• **Try it**:
Below are lines of data, and only some are wanted. Please repeat exactly those from the line that has "पाकिस्तान-सऊदी अरब और तुर्की ने" through the line that has "हमला तो माना जाएगा तीनों पर हमला;".
Dataset excerpts Block Start
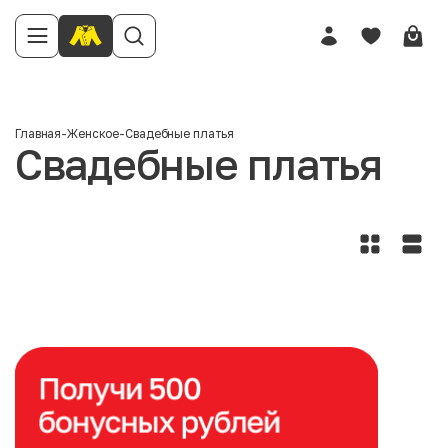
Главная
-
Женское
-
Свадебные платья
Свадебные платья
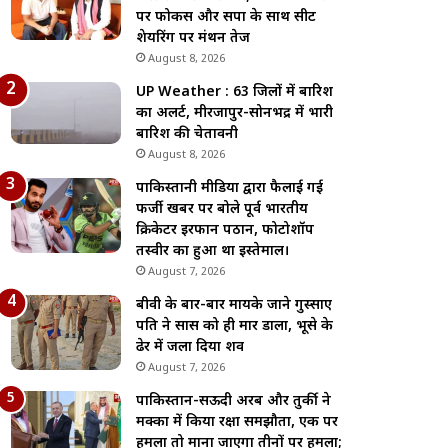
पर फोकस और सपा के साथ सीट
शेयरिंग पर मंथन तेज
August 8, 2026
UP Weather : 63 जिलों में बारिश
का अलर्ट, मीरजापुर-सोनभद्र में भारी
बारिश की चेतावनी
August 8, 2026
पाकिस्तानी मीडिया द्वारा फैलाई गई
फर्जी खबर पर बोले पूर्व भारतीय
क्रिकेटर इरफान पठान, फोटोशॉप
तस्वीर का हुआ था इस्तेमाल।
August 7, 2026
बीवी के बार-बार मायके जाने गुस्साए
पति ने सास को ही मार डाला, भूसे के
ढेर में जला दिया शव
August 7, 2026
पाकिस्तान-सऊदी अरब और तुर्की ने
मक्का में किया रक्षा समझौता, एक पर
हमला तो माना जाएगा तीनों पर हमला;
Dataset excerpts Block End
Dataset excerpts Block Start
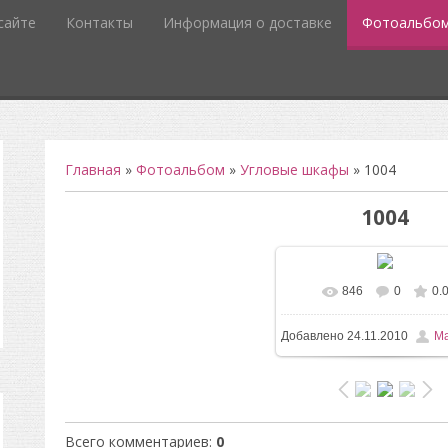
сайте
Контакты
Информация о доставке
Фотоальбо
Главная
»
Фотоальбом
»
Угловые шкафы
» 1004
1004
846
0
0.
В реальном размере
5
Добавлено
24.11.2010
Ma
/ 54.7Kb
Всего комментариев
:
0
Dataset excerpts Block End
• **Solution**:
पाकिस्तान-सऊदी अरब और तुर्की ने
मक्का में किया रक्षा समझौता, एक पर
हमला तो माना जाएगा तीनों पर हमला;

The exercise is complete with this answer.